A code snippet for creating an AWS EC2 instance in Typescript using Pulumi is shown below:

import * as aws from "@pulumi/aws";
import * as pulumi from "@pulumi/pulumi";

const amiId = aws.ec2.getAmi({
  owners: ["amazon"],
  mostRecent: true,
  filters: [{
    name: "name",
    values: ["amzn2-ami-hvm-2.0.????????-x86_64-gp2"],
  }],
}, { async: true }).then(ami => ami.id);

const group = new aws.ec2.SecurityGroup("allow-tls", {
  ingress: [
    { protocol: "tcp", fromPort: 443, toPort: 443, cidrBlocks: ["0.0.0.0/0"]},
  ],
});

const server = new aws.ec2.Instance("web", {
  ami: amiId,
  instanceType: aws.ec2.InstanceType.T2_Micro,
  vpcSecurityGroupIds: [ group.id ],
});

By default, Pulumi will use the hosted Pulumi Service backend, which requires a Pulumi account, however, alternative backends (e.g. local/AWS S3) are available that eliminate the dependence on Pulumi's managed offering.

See here for a more in-depth tutorial on using Pulumi with AWS.

Both tools serve their purpose to implement IaC, and the decision between them will really boil down to your specific needs. When choosing a tool, it’s important to consider the number of years of experience the team has with working with full fledged programming languages, as well as the longer term maintainability of the code/tool.
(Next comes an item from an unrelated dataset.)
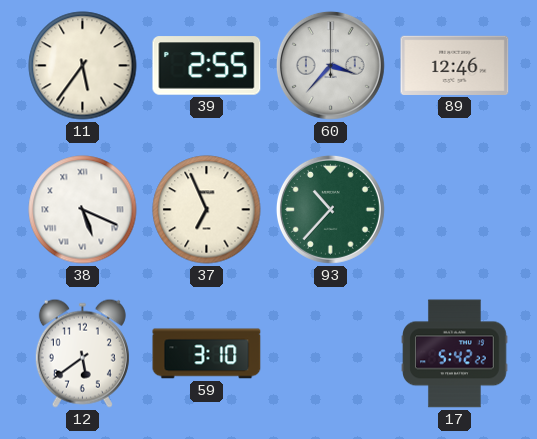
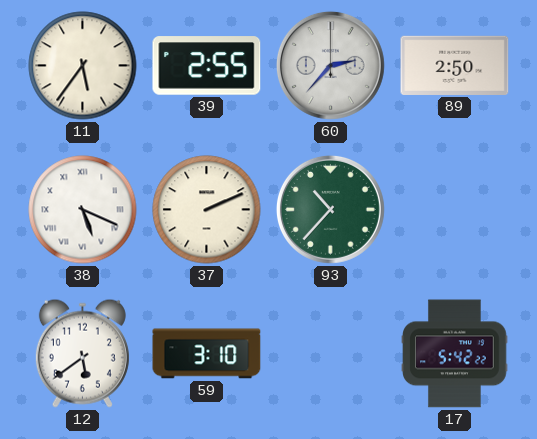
60: 3:37 -> 2:37
89: 12:46 -> 2:50
37: 6:56 -> 2:11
Apart from these two cloud-agnostic tools, there are also CSP-specific IaC tools and templates (AWS CloudFormation, Azure ARM templates, Google Cloud Platform IaC). Each CSP has their own specific format and rules for writing templates, with most of them formatted in JSON without the portability to ship across CSPs. One advantage of using a CSP-specific template is that many CSPs have prepared templates readily available for use. However, be aware that this may come at a cost when clients decide to switch to a new CSP and you have to start again from scratch.

At CTG, we utilize and employ IaC across many of our client projects. By managing resources with Terraform, we can quickly upgrade, patch, modify, and destroy common resources (EC2 instances, S3 buckets, IAM policies, relational databases, etc.) in a declarative fashion. In addition, we also use Terraform to manage our company’s own internal Kubernetes infrastructure. It is on this infrastructure where we host many of our public projects. As strong proponents of IaC, we believe that what can be easily seen can also be easily tracked, and thus easier to understand and manage. Infrastructure as Code gives us the confidence and speed needed to quickly and uniformly manage robust cloud deployments for our work.